November 27, 2008
Corn prices went to record highs then plunged 50 percent, leaving ethanol maker VeraSun Energy Corp tangled in a maze of hedges which made it vulnerable when prices dropped.
The ethanol maker was seeking bankruptcy protection by October.
Don Roose, president and analyst for US Commodities of West Des Moines, Iowa said VeraSun's plight is a lesson in risk management for other ethanol makers. He said that VeraSun pitched their hedges and at the same time through different strategies tried to take on ownership of corn going down. So they caught it from both sides, and that is left-footed risk management.

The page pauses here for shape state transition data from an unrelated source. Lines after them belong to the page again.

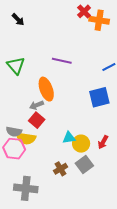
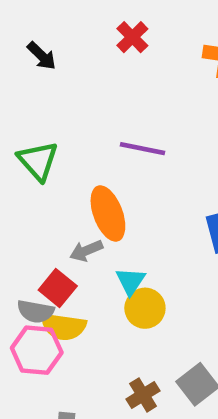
red cross: (84, 11) -> (132, 37), moved
red square: (37, 120) -> (58, 288), moved
cyan triangle: (69, 138) -> (130, 281), moved, turned -48
yellow circle: (81, 144) -> (145, 308), moved

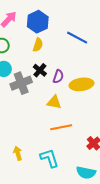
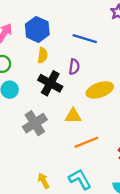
black cross: (40, 70) -> (50, 83), size x1.5
purple semicircle: (58, 77) -> (74, 67), moved
gray cross: (21, 83) -> (35, 123), moved

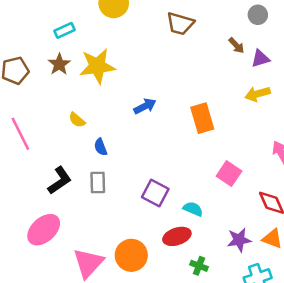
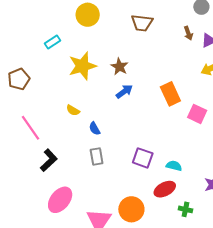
brown arrow: (236, 45) -> (188, 33), turned 32
brown star: (59, 64) -> (119, 67), moved
pink square: (229, 174) -> (197, 114), moved
black L-shape: (60, 180) -> (49, 160), moved

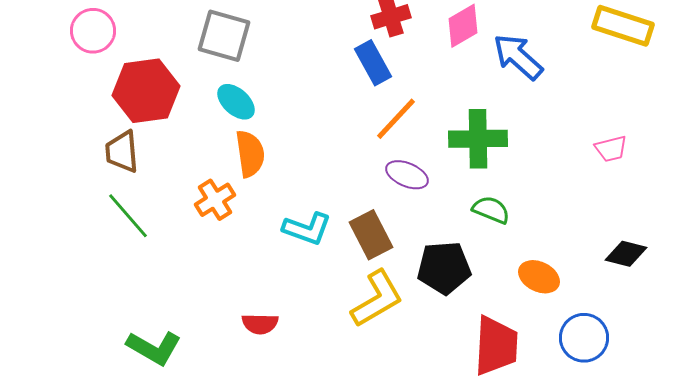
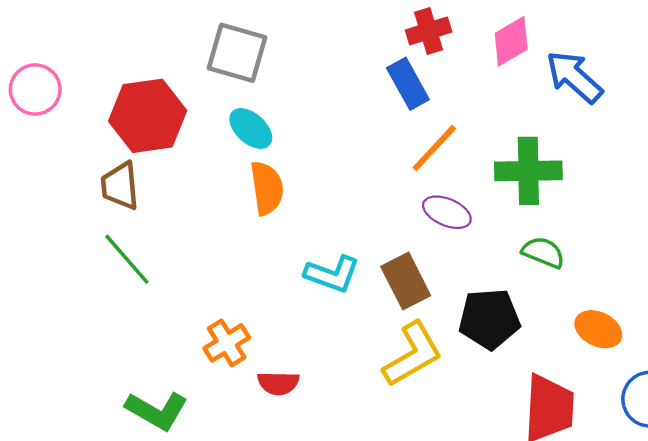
pink circle: (93, 31) -> (35, 89), moved
orange cross: (215, 200) -> (227, 343), moved

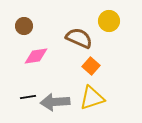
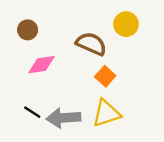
black line: (28, 97) -> (32, 112), turned 42

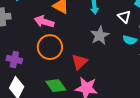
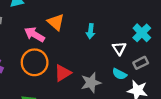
gray star: (100, 35) -> (91, 83), moved
red triangle: (79, 62) -> (63, 73), moved

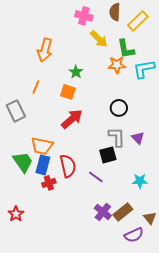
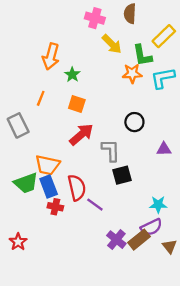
yellow rectangle: (138, 21) -> (164, 36), moved
green star: (76, 72) -> (72, 75), moved
gray L-shape: (117, 137) -> (111, 150), moved
purple triangle: (138, 138) -> (164, 149), moved, turned -48
green trapezoid: (23, 162) -> (26, 183), turned 105
blue rectangle: (43, 165) -> (49, 186), turned -36
purple line: (96, 177) -> (95, 205), moved
red cross: (49, 183) -> (55, 207), turned 32
purple semicircle: (134, 235) -> (151, 227), moved

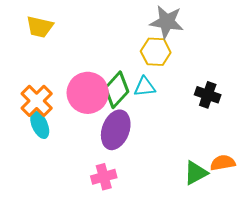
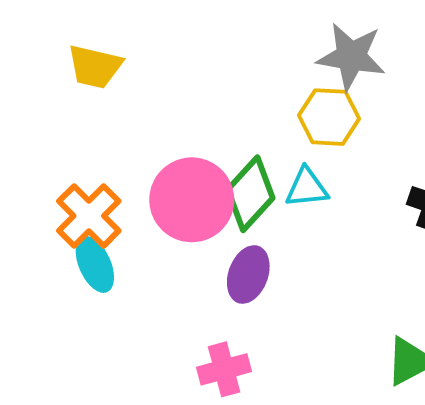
purple ellipse: (116, 130) -> (248, 274), size x0.7

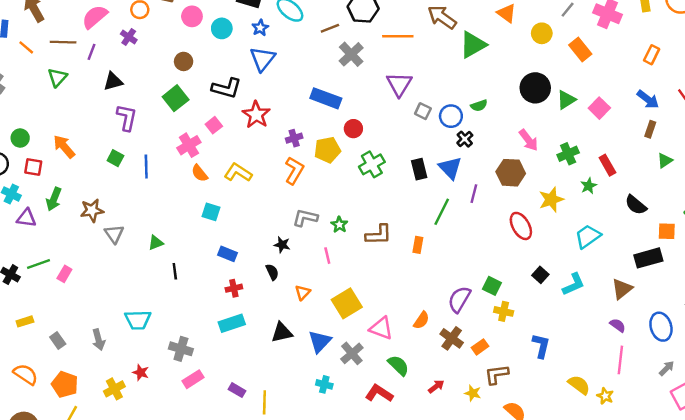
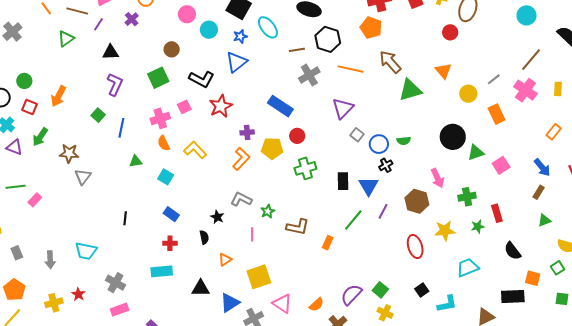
orange arrow: (64, 147) -> (58, 96), turned -125
green triangle: (156, 243) -> (136, 161), moved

Roose said VeraSun, possibly to avoid margin calls, lifted its hedges, leaving it vulnerable to losses as corn prices kept falling.
Once VeraSun abandoned its hedges it took ownership of expensive corn that was rapidly losing value. That contributed to the bankruptcy, said Roose, who holds investments in ethanol producers.
An ethanol maker's income is derived from sales of ethanol and distillers dried grain (DDG), a byproduct of the ethanol production process which is used as an animal feed.
A pure hedge for an ethanol producer would be the purchase of corn and natural gas accompanied by the sale of ethanol and DDG.
With 16 ethanol plants in the Midwest, South Dakota-based VeraSun is the largest publicly traded U.S. ethanol maker. It has admitted that expensive corn contracts and the credit crunch led to its bankruptcy filing.
Charlie Sernatinger, analyst for Fortis Clearing Americas said that the general strategy that was sold to VeraSun was to buy an upside call (in corn options) and at the time the calls were so expensive they sold two downside puts to pay for it.
But when they put their hedges on for corn they never locked in a price for the ethanol or DDGs at the same time, he explained.
Buying calls is a long or bullish options play and so is selling puts, so VeraSun was hurt by both their call and put positions when corn prices collapsed.